Marsberg-Westheim. Kein Schützenfest, keine Feier, 70 Prozent Umsatzrückgang. Die Brauerei Westheim bei Marsberg stoppt die Fassbierproduktion. Das sagt der Chef.

Keine Schützenfeste, keine Stadt- oder Kreisschützenfeste, keine sonstigen Vereinsfeiern, keine privaten Geburtagsfeiern oder Hochzeiten. Kein Brauereifest. Alles abgesagt, wenigstens bis zum 31. August. Wegen Corona. Restaurants und Gaststätten sind noch zu. Der Fassbierabsatz bricht der Brauerei Westheim bei Marsberg weg. Das Coronavirus und seine Folgen trifft auch die Brauerei Westheim in Mark und Bein. Die Privatbrauerei steht vor der wohl größten Herausforderung ihres 158-jährigen Bestehens.

Die Fassbierproduktion ist komplett zum Erliegen gekommen.

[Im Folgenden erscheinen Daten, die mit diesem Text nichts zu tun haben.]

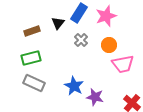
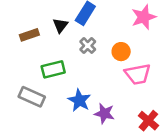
pink star: (106, 16) -> (144, 17), moved
green rectangle: (31, 58) -> (53, 69), moved

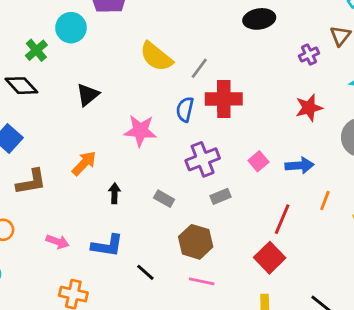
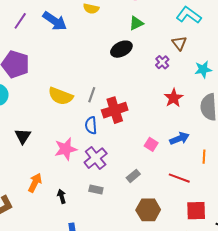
purple cross: (203, 159) -> (96, 158), moved
red line: (282, 219) -> (179, 178), turned -75
brown hexagon: (196, 242) -> (148, 210), moved
red square: (270, 258) -> (196, 211), moved, turned -30

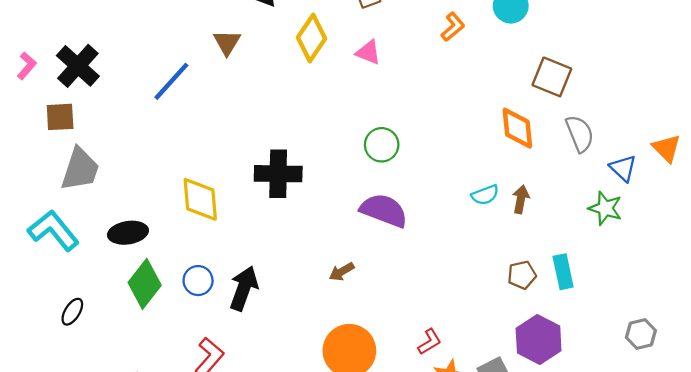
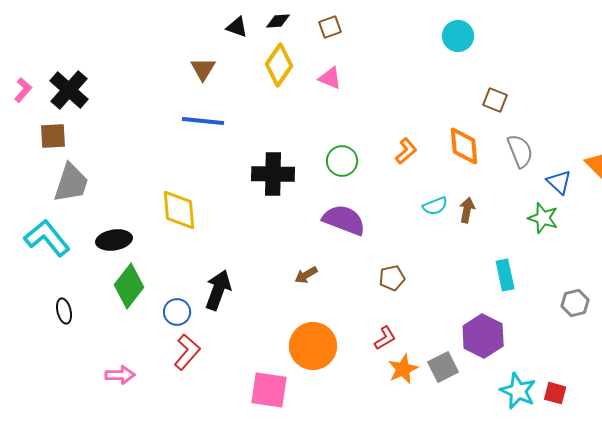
orange L-shape: (453, 27) -> (406, 151), moved
brown square: (552, 77) -> (495, 100), size x0.7
blue line: (171, 81) -> (203, 121), moved, turned 54
black cross: (278, 174) -> (273, 174), moved
brown pentagon: (522, 275) -> (392, 278), moved
blue circle: (198, 281) -> (177, 312), moved
black ellipse: (72, 312) -> (64, 311), turned -45
gray hexagon: (641, 334) -> (575, 303), moved

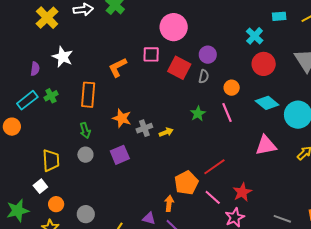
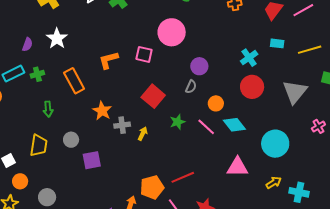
red square: (179, 68) -> (153, 96), moved
orange rectangle: (88, 95) -> (74, 81), turned -45
cyan diamond: (267, 103) -> (234, 125), moved
pink line: (227, 113) -> (206, 127), turned -36
green arrow: (85, 130) -> (48, 109), moved
yellow arrow: (166, 132) -> (143, 134), turned -56
gray circle: (85, 155) -> (71, 140), moved
purple square: (120, 155) -> (92, 160), moved
yellow trapezoid: (51, 160) -> (39, 145), moved

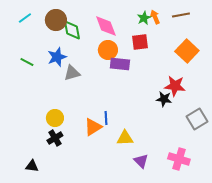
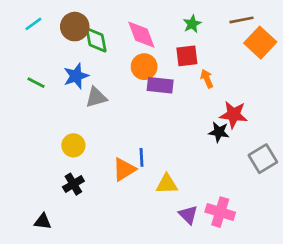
orange arrow: (155, 17) -> (207, 79), moved
orange square: (187, 51) -> (260, 43), moved
yellow circle: (55, 118) -> (73, 145), moved
pink cross: (179, 159) -> (220, 212), moved

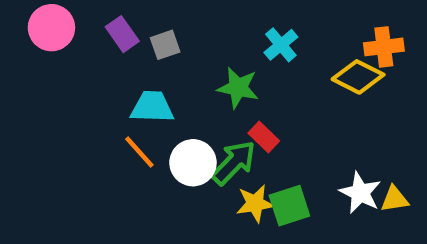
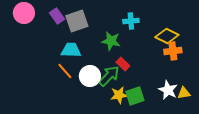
gray square: (165, 45) -> (77, 21), size x1.6
cyan cross: (281, 45) -> (131, 21), turned 35
orange cross: (384, 47) -> (173, 51), moved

Einzigartig in der Firmengeschichte – 70 Prozent Umsatzrückgang

„Das hat die Brauerei noch nie erlebt“, sagt Moritz Freiherr von Twickel. Gemeinsam mit seinem Vater Josef Freiherr von Twickel führt er die Privatbrauerei in sechster Generation. Mit einem Bierausstoß von 45.000 Hektoliter im Jahr liegt der Wert über Jahre hin nahezu konstant. Das wird in diesem Jahr anders sein. Moritz von Twickel spricht gegenüber der WP von einem Umsatzrückgang von 70 Prozent. Das Fassbier macht über 50 Prozent des Geschäftsanteils aus.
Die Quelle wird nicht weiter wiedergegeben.